Monday, November 29, 2010

Soaking in Scripture: Spiritual Formation through Lectio Divina, part 5

The goal of lectio divina is that we would become saturated with God’s Word. We want our minds, our attitudes and our actions to be steeped in Scripture. As we do so, our lives will be transformed from the inside out.

The Whole Person

While lectio divina is not the only way to spend time in the Bible, it is a great way to integrate Scripture with our lives. If you are acquainted with the categories of the Myers-Briggs Temperament Inventory, you will recognize how lectio divina utilizes four different faculties. Reading/hearing Scripture engages our sensory (S) powers of seeing and hearing. Meditation involves our thinking (T). Prayer opens our feelings (F). Contemplation engages our intuitive side (N).

For each person, one or two of these activities comes easily, and one or two is usually difficult. Some of us are good at thinking but not so comfortable with our intuition. Lectio divina invites us to keep these in balance. We enjoy the rhythms that come naturally, and we work at the ones that come harder. By doing so, we keep our heart and our heads together, engaging both in our walk with the Lord.

Preparation: Silencio
In the daily practice of lectio divina, it is helpful to prepare ourselves to center on God’s Word. Often we need to quiet our minds and turn off the incessant “to do” list. We need to still our souls and intentionally create some inner silence if we want to hear God’s still, small voice speaking to us.

In his book, Invitation to a Journey, Robert Mulholland refers to this preparatory step as silencio (pp. 112-113). As well as quieting our noisy thoughts, silencio entails cultivating an attitude of submission. I am not in control of the passage; rather, I am going to let God’s Word control me. Therefore I approach his Word in humility and submissiveness, open to hear what he wants to say to me and ready to obey, no matter the cost.

The words “silent” and “listen” have the same six letters in them. The reality is that they are two sides of the same coin. On the one side, I become silent. On the other side, I am then ready to listen.

Finally, after our time in lectio divina, we need to live out—to flesh out—what God has spoken to us. Mulholland aptly calls this step of application Incarnatio. Here we incarnate—put into flesh--what the Lord has directed us through his Word. “The whole focus of spiritual reading is to encounter God in ways that enable God to transform our being and doing in the world,” affirms Mulholland (p. 115).

Fleshing out our Bible reading can mean many different things. It may entail doing something that we have failed to do, or it may mean that we stop an action that is hurtful. Incarnatio might entail a change of attitude or nurturing very different thoughts in our heads. If for years we have felt neglected by God, Incarnatio might entail nurturing thoughts of God’s loving embrace and never-failing presence. Such application is the fruit borne from soaking in God’s Word.

Just Do It
My prayer is that you would be spending time in God’s Word. If you are not really soaking in Scripture—or if your Bible reading seems to be disconnected from your life as a whole—I’d encourage you to try the rhythms of lectio divina so that your life, your thoughts, your attitudes and your actions can be saturated in God’s Word.

I pray that you would soak in God’s Word and allow it to permeate your heart and mind throughout the day. May you treasure your time with the Lord and be renewed by his presence as you are “being transformed into his likeness with ever-increasing glory” (2 Corinthians 3:18).

Further Reading
Here are some good books on lectio divina. There are many more works available on the subject, but these are a good place to begin.

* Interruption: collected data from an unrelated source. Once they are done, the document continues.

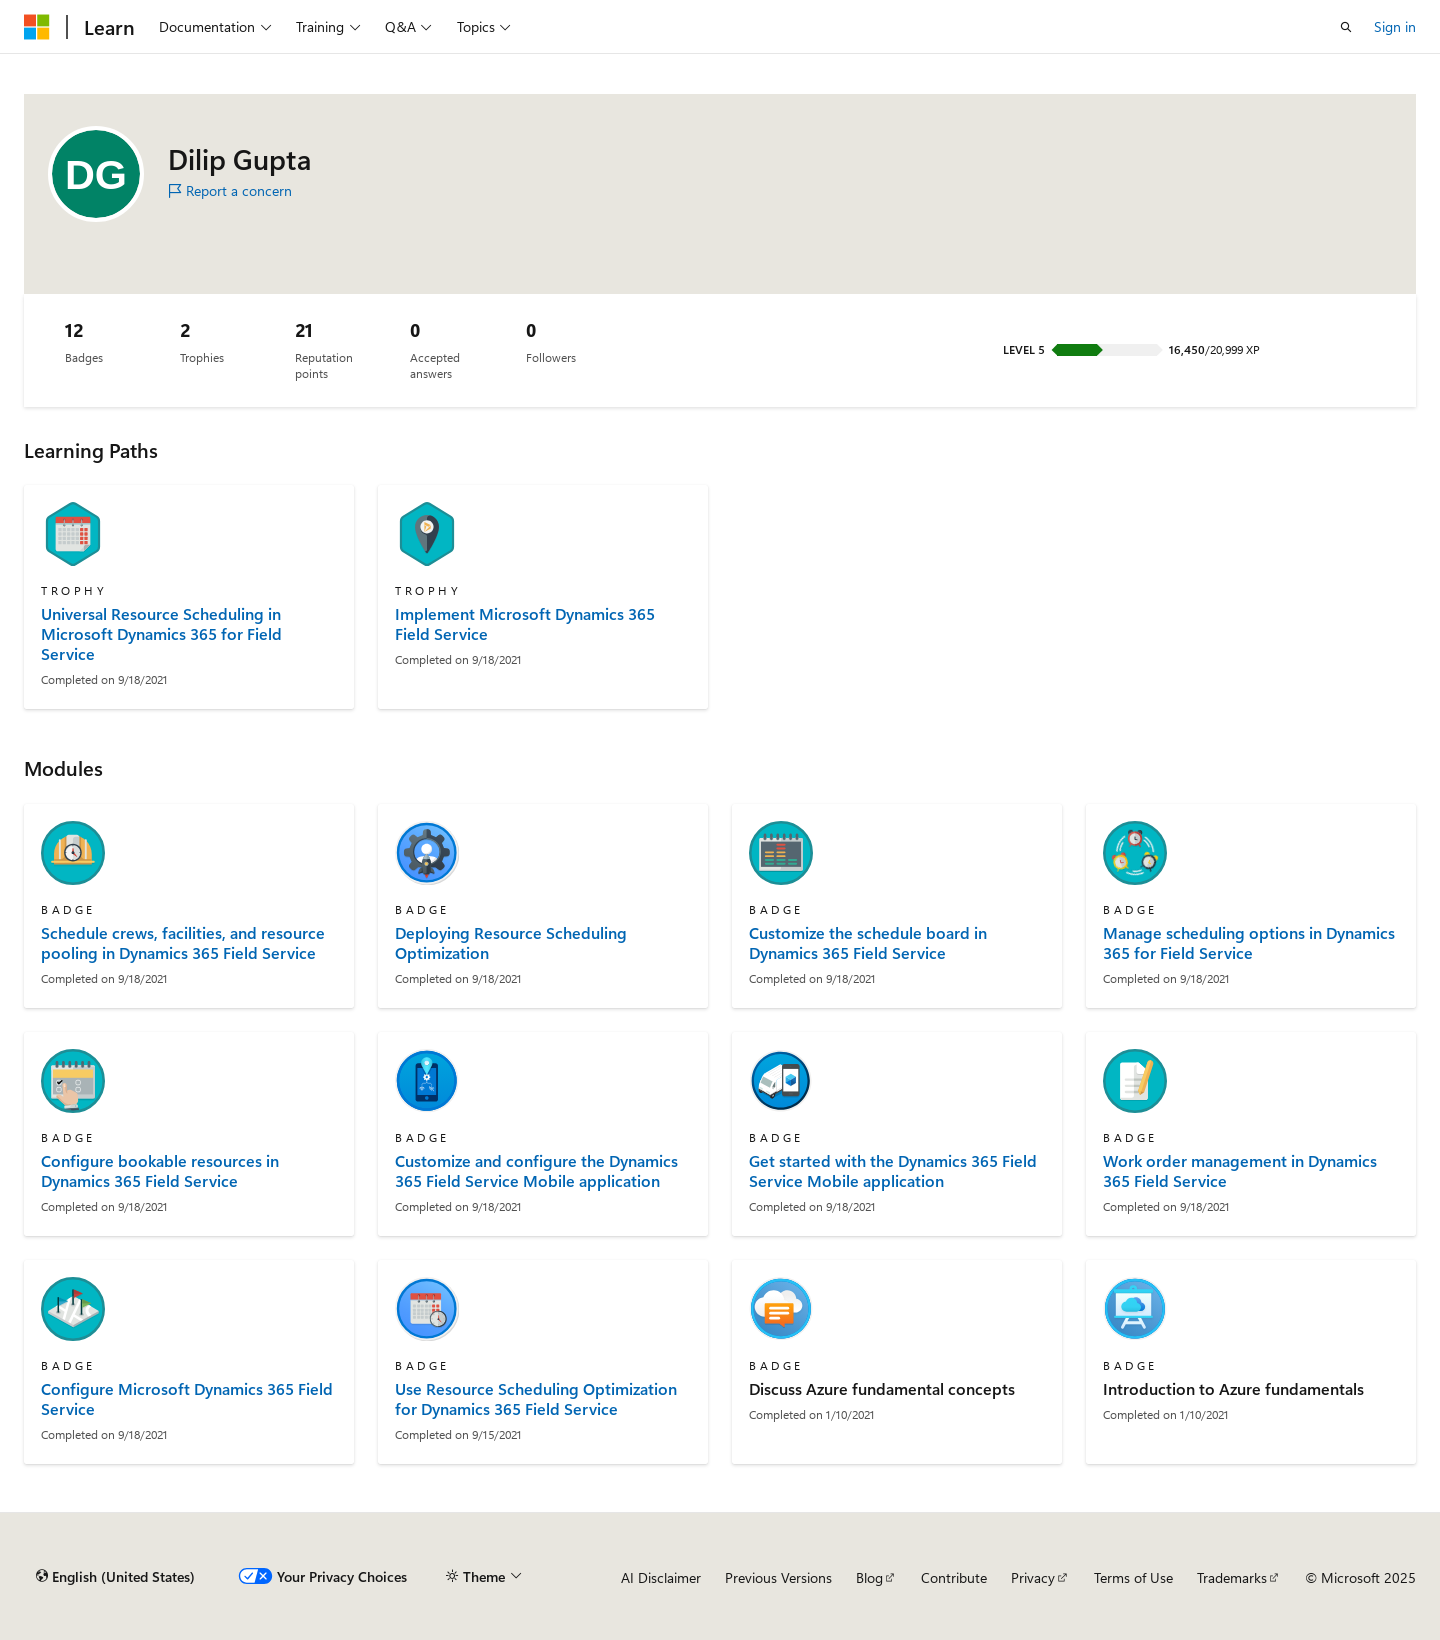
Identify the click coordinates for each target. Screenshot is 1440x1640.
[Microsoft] (37, 27)
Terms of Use (1133, 1577)
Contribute (954, 1577)
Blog (869, 1577)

-Casey, Michael. Sacred Reading: The Ancient Art of Lectio Divina. Liguori, MO: Ligouri/Triumph, 2001.
-Davis, Ellen F. and Richard B. Hays, eds. The Art of Reading Scripture. Grand Rapids, MI: Eerdmans, 2003.
-Dyck, Elmer, ed. The Act of Bible Reading: A Multidisciplinary Approach to Biblical Interpretation. Downers Grove, IL: InterVarsity Press, 1996.
-Hall, Thelma. Too Deep for Words: Rediscovering Lectio Divina. Mahwah, NJ: Paulist Press, 1988.
-Mulholland, M. Robert. Shaped by the Word: The Power of Scripture in Spiritual Formation. Revised Edition. Nashville: The Upper Room, 2000.
-Pennington, M. Basil. Lectio Divina: Renewing the Ancient Practice of Praying the Scriptures. New York: Crossroad, 1998.
-Resseguie, James L. Spiritual Landscape: Images of the Spiritual Life in the Gospel of Luke. Peabody, MA: Hendrickson, 2004.